> What the task asks
The records below are to be set down word for word, with every picture left out.

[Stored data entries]
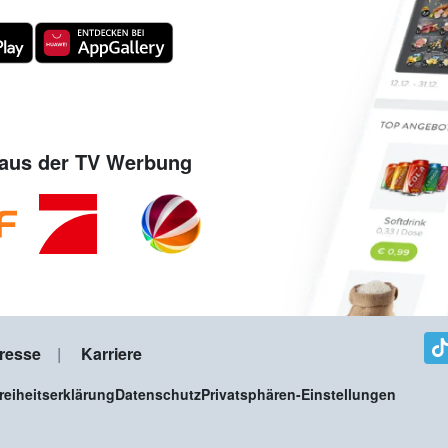
aus der TV Werbung
resse
Karriere
freiheitserklärung
Datenschutz
Privatsphären-Einstellungen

> Response to this task
aus der TV Werbung
resse
Karriere
freiheitserklärung
Datenschutz
Privatsphären-Einstellungen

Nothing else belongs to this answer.